Heading into Monday night’s preseason opener, questions surrounded the San Antonio Spurs at point guard. With Tony Parker, who tore his quad in the 2017 NBA Playoffs, out indefinitely, it meant someone new will take his spot to begin the 2017-18 season, either Patty Mills, Dejounte Murray or Derrick White.

With the preseason game against the Sacramento Kings over, while not solved, the point guard situation found some clarity. That came before the opening tipoff, as Murray started the game as the primary ball handler. Mills was one of the first players off the bench.

For the Aussie, it was an identical role to what he played last season, the primary scorer off the bench. He made an impact, too, with 11 points on four of eight shooting.

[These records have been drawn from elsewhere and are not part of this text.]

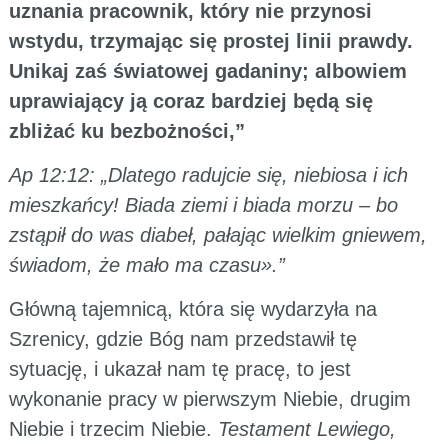
uznania pracownik, który nie przynosi
wstydu, trzymając się prostej linii prawdy.
Unikaj zaś światowej gadaniny; albowiem
uprawiający ją coraz bardziej będą się
zbliżać ku bezbożności,”
Ap 12:12: „Dlatego radujcie się, niebiosa i ich
mieszkańcy! Biada ziemi i biada morzu – bo
zstąpił do was diabeł, pałając wielkim gniewem,
świadom, że mało ma czasu».”
Główną tajemnicą, która się wydarzyła na
Szrenicy, gdzie Bóg nam przedstawił tę
sytuację, i ukazał nam tę pracę, to jest
wykonanie pracy w pierwszym Niebie, drugim
Niebie i trzecim Niebie.
Testament Lewiego,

Starting 5️⃣ tonight in Sacramento: @DejounteMurray @DGreen_14 @KyleAnderson5 @aldridge_12 @paugasol #GoSpursGo

— San Antonio Spurs (@spurs) October 3, 2017

Murray had his ups and downs in the starting lineup. He faced defensive difficulties against De’Aaron Fox, the Kings’ rookie point guard, that looked nothing like a first-year pro. Fox found his way to the rim, with ease, which didn’t help the Washington product’s case. He recovered with two steals and one block, but still has ways to go.

Fox is outstanding but Dejounte Murray did not look good defensively. Was getting lost constantly, paired w/being beat off the dribble.

— '11 (@johnisbased) October 3, 2017

Despite how Gregg Popovich deployed the point guard rotation, it might have been a temporary look.

Kawhi Leonard and Rudy Gay both didn’t play on Monday night. When they return, the rotation obviously will look different, with point guard as the most impacted, without including their typical small forward spot.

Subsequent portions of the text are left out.